A team from and the Toyota Technological Institute, Chicago, and NIMS have in cooperation created a Computer-Aided Material Design (CAMaD) system which has the capability of mining data linked to material designing including fabrication processes and material structures and properties along with the option of organizing and visualizing their relationship with each other as well. The current technological innovation helps gather the information obtained from hundreds of scientific and technical articles to be briefed in a single chart for further rationalizing plus expediting the material design.
The durability of the material depends on the properties which are basically influenced by the fabrication process and structural variations. The desirable performance of the material strictly relates to the factors affecting the material properties. Right now Material informatics, an information science-based approach to materials research, is being used to understand the factor dependency in the performance of the material through huge sets of data extracted using deep learning. The tedious task of material data collection through constructive database has put the materials informatics on the backseat. The integration of process-structure-property-performance relationships via the informatics systems in material design is a labor-intensive task.

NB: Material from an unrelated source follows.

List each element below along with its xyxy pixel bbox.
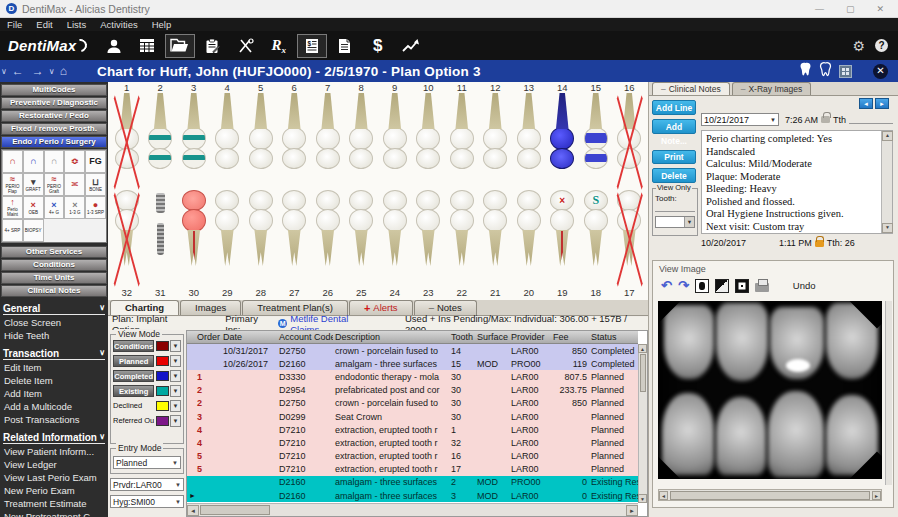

This research group has developed a system using general language processing plus supervised deep learning so as to extract and recognize relations between factors connected to processes, properties, and structures imperative to a material design by commanding computers to read the script of scientific articles other than numerical data. The material designers list out the needed materials on the basis of which the computer collects the relevant data based on material type and strength relationship plus structure-controlling fabrication processes helping generate a visual aid to picture these relationships. The natural language processing and deep learning integrated AI source code has been made freely available for people. Dr. Haim Suchowski and his team from Tel Aviv University has used deep-learning computer networks, AI, developed based on the human brain architecture to create a metamaterial compound for energy generation and medical use. However, the manufacturing error rate is a minus point for the current nanophotonics breakthrough.